1893- Method of Securing Reeds or Cords to the Edges of Material
- This invention is a method of securing reeds or cords to the edges of materials, especially securing reeds to hat sweatbands. This is done by folding the edges of the material around the reed or cord before sewing.

1893- Sewing-Needle
- This invention is an improvement to the sewing needle, by making it possible to thread the needle with one hand for efficiency. This is done by adding a latch that allows the needle to open, making it possible for the user to place the thread in the slot instead of threading it through a hole.
- The patent also mentions applicability to the medical profession - needles used to apply stitches.

1894- Surgical Needle
- This invention is an improvement to previous surgical needles. The needle has a lancet point which allows it to pierce skin easily with minimal resistance and therefore less pain to the patient. The notch on the backside of the needle allows the thread to disconnect from the needle by just withdrawing from the skin.
1898 - Improvements to Sewing Needles and Machines

- This invention provides for some improvements to existing needle and sewing machine technology. The sewing needle includes a slot open at one side, the walls of said slow being formed at their upper ends to engage the thread during the downward movement of the need and at their lower ends to release the thread during the upward movement of the needle and a spring secured to the shank of the needle and extending across the mouth of the slot." In short, the invention allows for more efficient sewing by simplifying the motion required by the sewing machine.

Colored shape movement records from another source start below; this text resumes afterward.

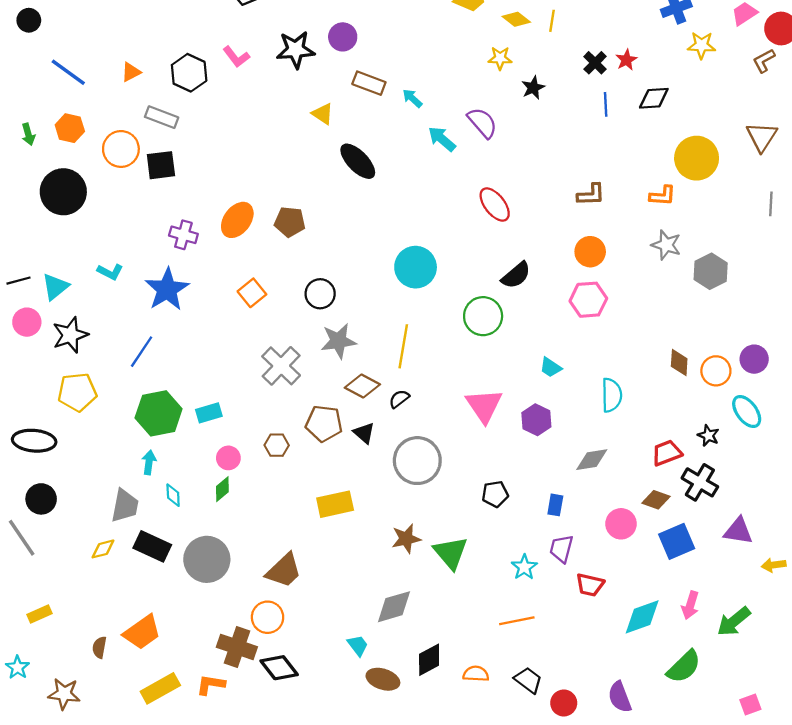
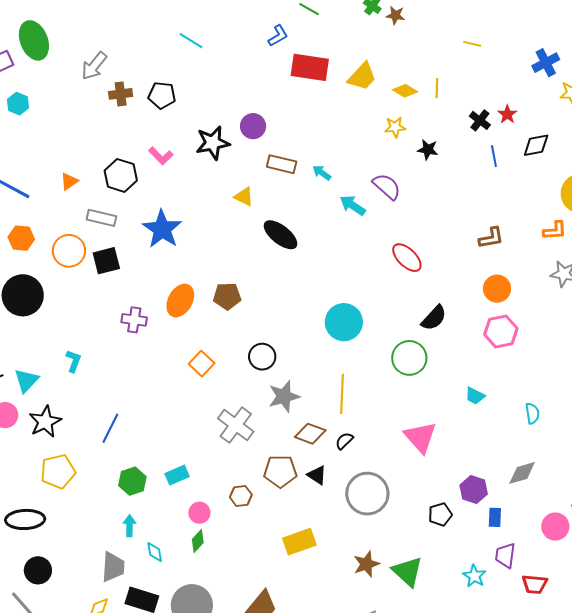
black star: (533, 88) -> (428, 150), turned -30
cyan L-shape: (110, 272) -> (73, 361), turned -90
blue star: (167, 289) -> (162, 229), moved
cyan semicircle: (612, 395) -> (532, 413), size x0.7
green hexagon: (159, 413) -> (132, 481), size x0.7
purple hexagon: (536, 420) -> (474, 490), moved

1900- Sewing Machine Needle
- This invention is a type of needle used in sewing machines where one or more thread is used to form stitches. The needle has the ability to pierce the goods to be sewed, and contains a notch that supplies another thread to create the stitch.

1901- Seam for Sewed Articles
- This invention is a way to connect two edges of material, specifically knit fabrics, and over edging. This method uses a series of loops made from a single thread going through the two edges of the material to create a seam.

 1901- Hat Sewing Machine
- This invention is an adaptation to the sewing machine that allows it to stitch a common chain stitch with one thread to be used to sew sweatbands and strips of linen onto the inside edge of the hat. Previously, this work had been done by hand, so this machine increased the rate of production by simplifying the work needed to be done.

1914- Method of Selvage-Sewing
- This invention is a method for primarily bringing together the edges of selvage knit goods, but can also be used with other fabric for decorative uses. This method helps smooth out curls in fabric and helps create a flat seam that was not previously possible.